(Page images and extracted text)
▬▬▬▬▬▬▬▬▬▬
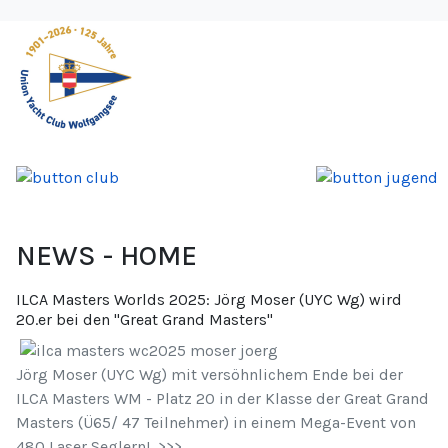
NEWS - HOME
ILCA Masters Worlds 2025: Jörg Moser (UYC Wg) wird
20.er bei den "Great Grand Masters"
Jörg Moser (UYC Wg) mit versöhnlichem Ende bei der
ILCA Masters WM - Platz 20 in der Klasse der Great Grand
Masters (Ü65/ 47 Teilnehmer) in einem Mega-Event von
480 Laser Seglern! >>>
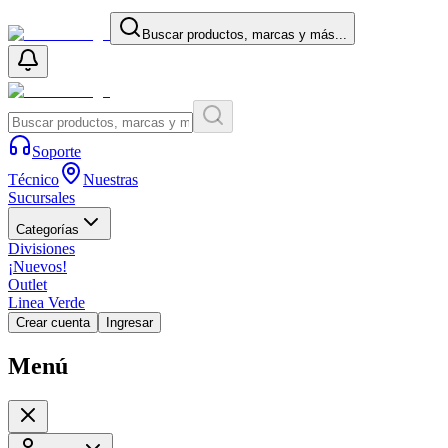
Buscar productos, marcas y más...
Soporte
Técnico
Nuestras
Sucursales
Categorías
Divisiones
¡Nuevos!
Outlet
Linea Verde
Crear cuenta
Ingresar
Menú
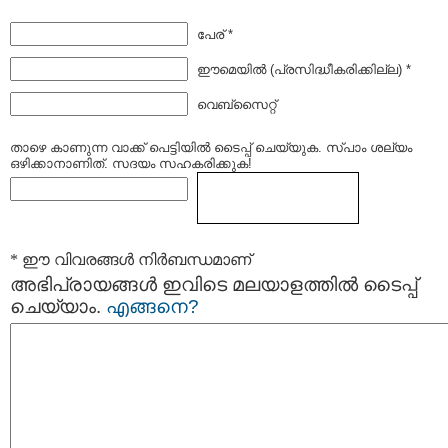
പേര് *
ഈമെയില്‍ (പ്രസിദ്ധീകരിക്കില്ല) *
വെബ്സൈറ്റ്
താഴെ കാണുന്ന വാക്ക് പെട്ടിയില്‍ ടൈപ്പ്‌ ചെയ്യുക. സ്പാം ശല്യം
ഒഴിക്കാനാണിത്. സദയം സഹകരിക്കുക!
* ഈ വിവരങ്ങള്‍ നിര്‍ബന്ധമാണ്
അഭിപ്രായങ്ങള്‍ ഇവിടെ മലയാളത്തില്‍ ടൈപ്പ്
ചെയ്യാം.
എങ്ങനെ?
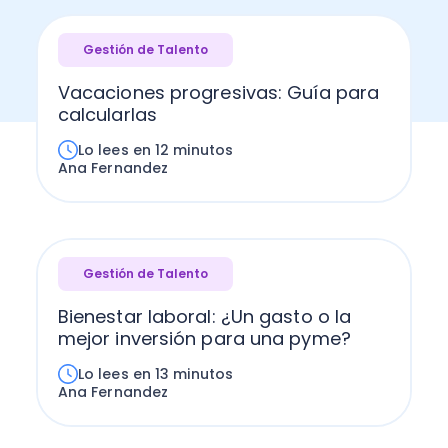
Gestión de Talento
Vacaciones progresivas: Guía para
calcularlas
Lo lees en 12 minutos
Ana Fernandez
Gestión de Talento
Bienestar laboral: ¿Un gasto o la
mejor inversión para una pyme?
Lo lees en 13 minutos
Ana Fernandez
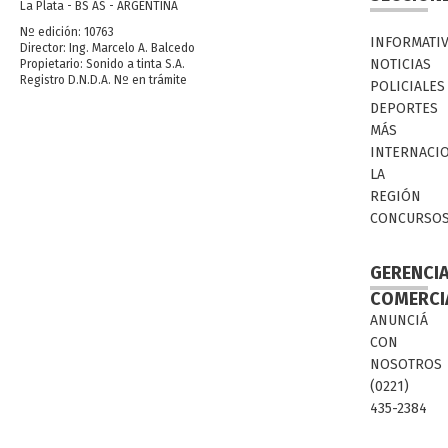
La Plata - BS AS - ARGENTINA
Nº edición: 10763
INFORMATI
Director: Ing. Marcelo A. Balcedo
NOTICIAS
Propietario: Sonido a tinta S.A.
Registro D.N.D.A. Nº en trámite
POLICIALES
DEPORTES
MÁS
INTERNACI
LA
REGIÓN
CONCURSO
GERENCI
COMERCI
ANUNCIÁ
CON
NOSOTROS
(0221)
435-2384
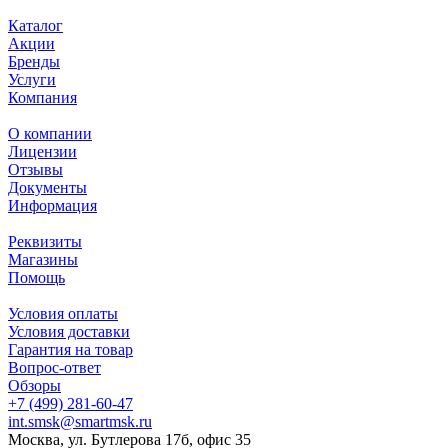
Каталог
Акции
Бренды
Услуги
Компания
О компании
Лицензии
Отзывы
Документы
Информация
Реквизиты
Магазины
Помощь
Условия оплаты
Условия доставки
Гарантия на товар
Вопрос-ответ
Обзоры
+7 (499) 281-60-47
int.smsk@smartmsk.ru
Москва, ул. Бутлерова 17б, офис 35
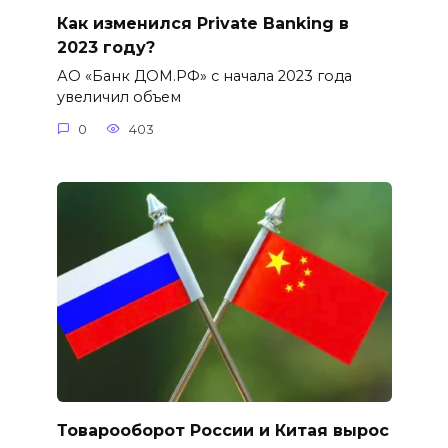
Как изменился Private Banking в
2023 году?
АО «Банк ДОМ.РФ» с начала 2023 года
увеличил объем
0
403
Товарооборот России и Китая вырос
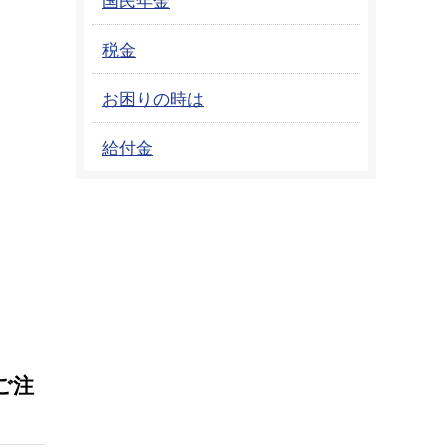
税金
お困りの時は
給付金
）
ご注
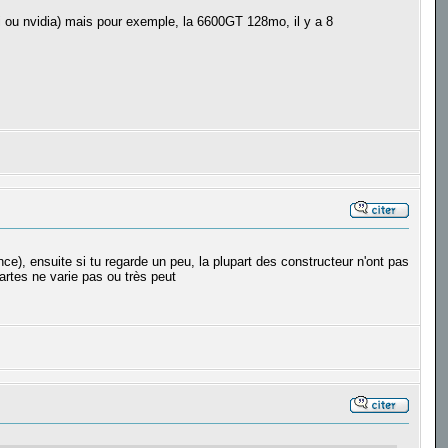
ati ou nvidia) mais pour exemple, la 6600GT 128mo, il y a 8
ce), ensuite si tu regarde un peu, la plupart des constructeur n'ont pas
artes ne varie pas ou très peut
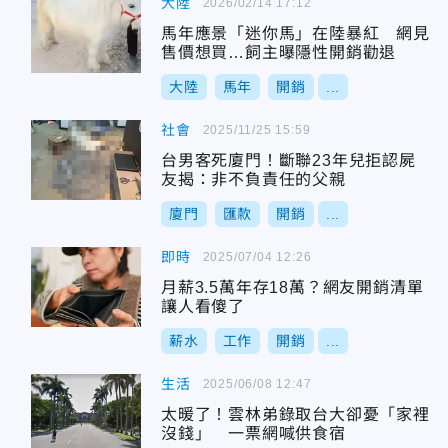
大陸
2026/02/14 17:12
馬年應景「迷你馬」在陸暴紅 網見
售價想買…飼主曝隱性開銷勸退
大陸
馬年
開銷
...
社會
2025/11/25 15:59
台男客死廈門！斷聯23年兒拒認屍
友揭：非不負責任的父親
廈門
匯款
開銷
...
即時
2025/07/04 12:26
月薪3.5萬年存18萬？網友開銷清單
讓人看傻了
薪水
工作
開銷
...
生活
2025/06/08 12:47
太暖了！雲林弟錄取台大卻憂「家裡
沒錢」 一票網喊供食宿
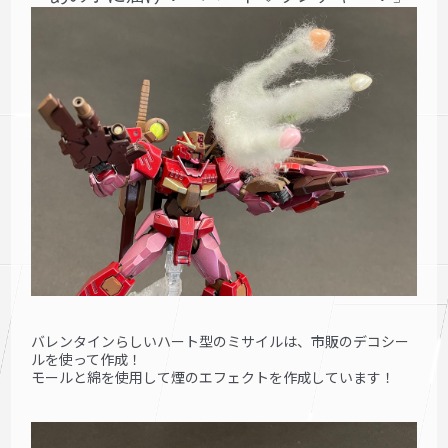
バレンタインらしいハート型のミサイルは、市販のデコシー
ルを使って作成！
モールと綿を使用して煙のエフェクトを作成しています！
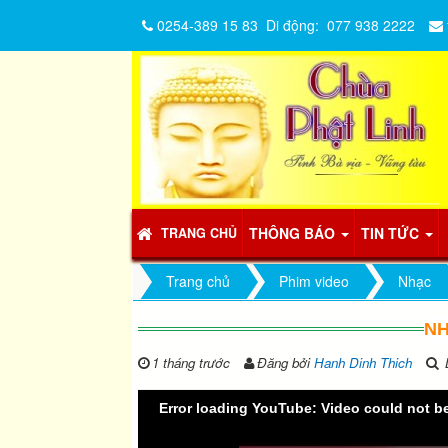
0254-389 15 83
Di động:
077 938 2222
THÔNG BÁO
TIN TỨC
TRANG CHỦ
Trang chủ
Phim video
Nhạc
NH
1 tháng trước
Đăng bởi
Hanh Dinh Thich
L
Error loading YouTube: Video could not b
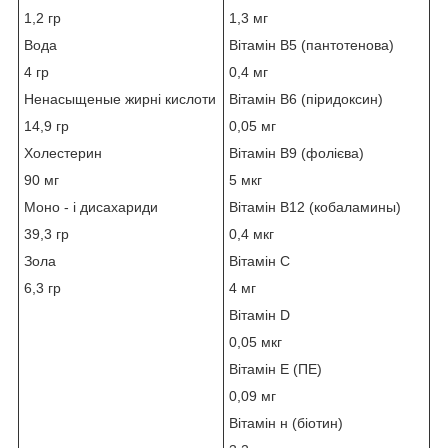
1,2 гр
1,3 мг
Вода
Вітамін B5 (пантотенова)
4 гр
0,4 мг
Ненасыщеные жирні кислоти
Вітамін B6 (піридоксин)
14,9 гр
0,05 мг
Холестерин
Вітамін B9 (фолієва)
90 мг
5 мкг
Моно - і дисахариди
Вітамін B12 (кобаламины)
39,3 гр
0,4 мкг
Зола
Вітамін C
6,3 гр
4 мг
Вітамін D
0,05 мкг
Вітамін E (ПЕ)
0,09 мг
Вітамін н (біотин)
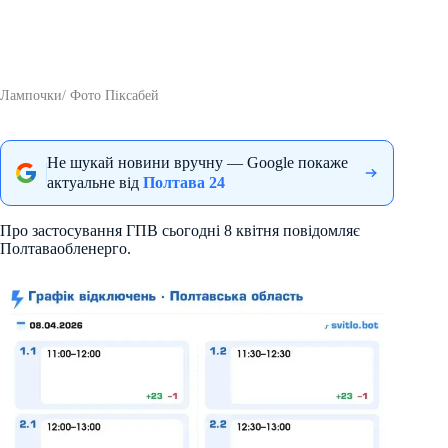
Лампочки/ Фото Піксабей
Не шукай новини вручну — Google покаже
актуальне від
Полтава 24
Про застосування ГПВ сьогодні 8 квітня повідомляє
Полтаваобленерго.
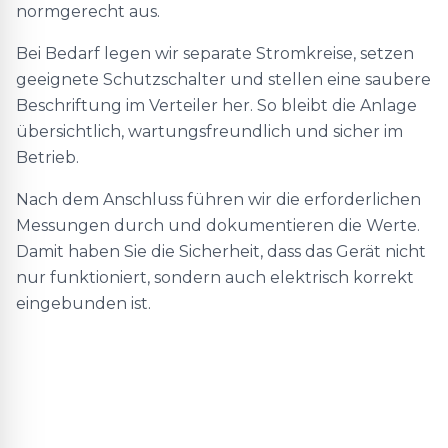
normgerecht aus.
Bei Bedarf legen wir separate Stromkreise, setzen
geeignete Schutzschalter und stellen eine saubere
Beschriftung im Verteiler her. So bleibt die Anlage
übersichtlich, wartungsfreundlich und sicher im
Betrieb.
Nach dem Anschluss führen wir die erforderlichen
Messungen durch und dokumentieren die Werte.
Damit haben Sie die Sicherheit, dass das Gerät nicht
nur funktioniert, sondern auch elektrisch korrekt
eingebunden ist.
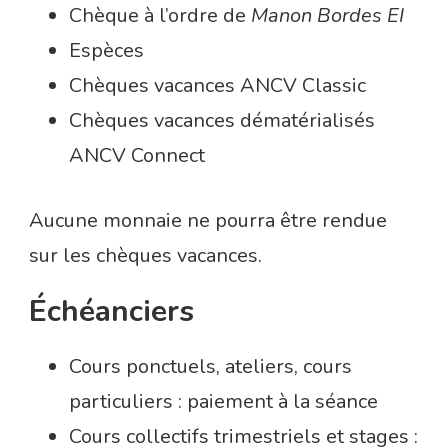
Chèque à l’ordre de
Manon Bordes EI
Espèces
Chèques vacances ANCV Classic
Chèques vacances dématérialisés
ANCV Connect
Aucune monnaie ne pourra être rendue
sur les chèques vacances.
Échéanciers
Cours ponctuels, ateliers, cours
particuliers : paiement à la séance
Cours collectifs trimestriels et stages :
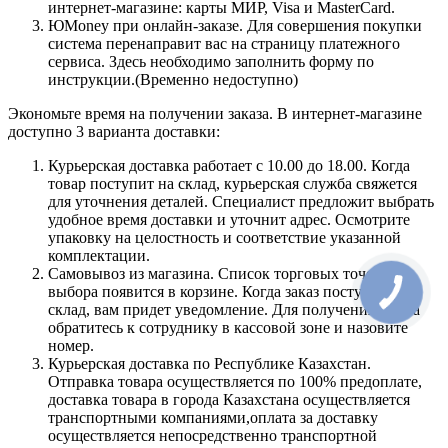
интернет-магазине: карты МИР, Visa и MasterCard.
ЮMoney при онлайн-заказе. Для совершения покупки
система перенаправит вас на страницу платежного
сервиса. Здесь необходимо заполнить форму по
инструкции.(Временно недоступно)
Экономьте время на получении заказа. В интернет-магазине
доступно 3 варианта доставки:
Курьерская доставка работает с 10.00 до 18.00. Когда
товар поступит на склад, курьерская служба свяжется
для уточнения деталей. Специалист предложит выбрать
удобное время доставки и уточнит адрес. Осмотрите
упаковку на целостность и соответствие указанной
комплектации.
Самовывоз из магазина. Список торговых точек для
выбора появится в корзине. Когда заказ поступит на
склад, вам придет уведомление. Для получения заказа
обратитесь к сотруднику в кассовой зоне и назовите
номер.
Курьерская доставка по Республике Казахстан.
Отправка товара осуществляется по 100% предоплате,
доставка товара в города Казахстана осуществляется
транспортными компаниями,оплата за доставку
осуществляется непосредственно транспортной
▬▬▬▬▬▬▬▬▬▬
What to work on —
Please copy the preceding records exactly and omit the images.

Result for this exercise —
NEWS - HOME
ILCA Masters Worlds 2025: Jörg Moser (UYC Wg) wird
20.er bei den "Great Grand Masters"
Jörg Moser (UYC Wg) mit versöhnlichem Ende bei der
ILCA Masters WM - Platz 20 in der Klasse der Great Grand
Masters (Ü65/ 47 Teilnehmer) in einem Mega-Event von
480 Laser Seglern! >>>
Buscar productos, marcas y más...
Soporte
Técnico
Nuestras
Sucursales
Categorías
Divisiones
¡Nuevos!
Outlet
Linea Verde
Crear cuenta
Ingresar
Menú
പേര് *
ഈമെയില്‍ (പ്രസിദ്ധീകരിക്കില്ല) *
വെബ്സൈറ്റ്
താഴെ കാണുന്ന വാക്ക് പെട്ടിയില്‍ ടൈപ്പ്‌ ചെയ്യുക. സ്പാം ശല്യം
ഒഴിക്കാനാണിത്. സദയം സഹകരിക്കുക!
* ഈ വിവരങ്ങള്‍ നിര്‍ബന്ധമാണ്
അഭിപ്രായങ്ങള്‍ ഇവിടെ മലയാളത്തില്‍ ടൈപ്പ്
ചെയ്യാം.
എങ്ങനെ?
Gestión de Talento
Vacaciones progresivas: Guía para
calcularlas
Lo lees en 12 minutos
Ana Fernandez
Gestión de Talento
Bienestar laboral: ¿Un gasto o la
mejor inversión para una pyme?
Lo lees en 13 minutos
Ana Fernandez
La Plata - BS AS - ARGENTINA
Nº edición: 10763
INFORMATI
Director: Ing. Marcelo A. Balcedo
NOTICIAS
Propietario: Sonido a tinta S.A.
Registro D.N.D.A. Nº en trámite
POLICIALES
DEPORTES
MÁS
INTERNACI
LA
REGIÓN
CONCURSO
GERENCI
COMERCI
ANUNCIÁ
CON
NOSOTROS
(0221)
435-2384
Каталог
Акции
Бренды
Услуги
Компания
О компании
Лицензии
Отзывы
Документы
Информация
Реквизиты
Магазины
Помощь
Условия оплаты
Условия доставки
Гарантия на товар
Вопрос-ответ
Обзоры
+7 (499) 281-60-47
int.smsk@smartmsk.ru
Москва, ул. Бутлерова 17б, офис 35
Как изменился Private Banking в
2023 году?
АО «Банк ДОМ.РФ» с начала 2023 года
увеличил объем
0
403
Товарооборот России и Китая вырос
税金
お困りの時は
給付金
）
ご注
ati ou nvidia) mais pour exemple, la 6600GT 128mo, il y a 8
ce), ensuite si tu regarde un peu, la plupart des constructeur n'ont pas
artes ne varie pas ou très peut
大陸
2026/02/14 17:12
馬年應景「迷你馬」在陸暴紅 網見
售價想買…飼主曝隱性開銷勸退
大陸
馬年
開銷
...
社會
2025/11/25 15:59
台男客死廈門！斷聯23年兒拒認屍
友揭：非不負責任的父親
廈門
匯款
開銷
...
即時
2025/07/04 12:26
月薪3.5萬年存18萬？網友開銷清單
讓人看傻了
薪水
工作
開銷
...
生活
2025/06/08 12:47
太暖了！雲林弟錄取台大卻憂「家裡
沒錢」 一票網喊供食宿
バレンタインらしいハート型のミサイルは、市販のデコシー
ルを使って作成！
モールと綿を使用して煙のエフェクトを作成しています！
0254-389 15 83
Di động:
077 938 2222
THÔNG BÁO
TIN TỨC
TRANG CHỦ
Trang chủ
Phim video
Nhạc
NH
1 tháng trước
Đăng bởi
Hanh Dinh Thich
L
Error loading YouTube: Video could not b
1,2 гр
1,3 мг
Вода
Вітамін B5 (пантотенова)
4 гр
0,4 мг
Ненасыщеные жирні кислоти
Вітамін B6 (піридоксин)
14,9 гр
0,05 мг
Холестерин
Вітамін B9 (фолієва)
90 мг
5 мкг
Моно - і дисахариди
Вітамін B12 (кобаламины)
39,3 гр
0,4 мкг
Зола
Вітамін C
6,3 гр
4 мг
Вітамін D
0,05 мкг
Вітамін E (ПЕ)
0,09 мг
Вітамін н (біотин)
Лампочки/ Фото Піксабей
Не шукай новини вручну — Google покаже
актуальне від
Полтава 24
Про застосування ГПВ сьогодні 8 квітня повідомляє
Полтаваобленерго.
normgerecht aus.
Bei Bedarf legen wir separate Stromkreise, setzen
geeignete Schutzschalter und stellen eine saubere
Beschriftung im Verteiler her. So bleibt die Anlage
übersichtlich, wartungsfreundlich und sicher im
Betrieb.
Nach dem Anschluss führen wir die erforderlichen
Messungen durch und dokumentieren die Werte.
Damit haben Sie die Sicherheit, dass das Gerät nicht
nur funktioniert, sondern auch elektrisch korrekt
eingebunden ist.
Chèque à l’ordre de
Manon Bordes EI
Espèces
Chèques vacances ANCV Classic
Chèques vacances dématérialisés
ANCV Connect
Aucune monnaie ne pourra être rendue
sur les chèques vacances.
Échéanciers
Cours ponctuels, ateliers, cours
particuliers : paiement à la séance
Cours collectifs trimestriels et stages :
интернет-магазине: карты МИР, Visa и MasterCard.
ЮMoney при онлайн-заказе. Для совершения покупки
система перенаправит вас на страницу платежного
сервиса. Здесь необходимо заполнить форму по
инструкции.(Временно недоступно)
Экономьте время на получении заказа. В интернет-магазине
доступно 3 варианта доставки:
Курьерская доставка работает с 10.00 до 18.00. Когда
товар поступит на склад, курьерская служба свяжется
для уточнения деталей. Специалист предложит выбрать
удобное время доставки и уточнит адрес. Осмотрите
упаковку на целостность и соответствие указанной
комплектации.
Самовывоз из магазина. Список торговых точек для
выбора появится в корзине. Когда заказ поступит на
склад, вам придет уведомление. Для получения заказа
обратитесь к сотруднику в кассовой зоне и назовите
номер.
Курьерская доставка по Республике Казахстан.
Отправка товара осуществляется по 100% предоплате,
доставка товара в города Казахстана осуществляется
транспортными компаниями,оплата за доставку
осуществляется непосредственно транспортной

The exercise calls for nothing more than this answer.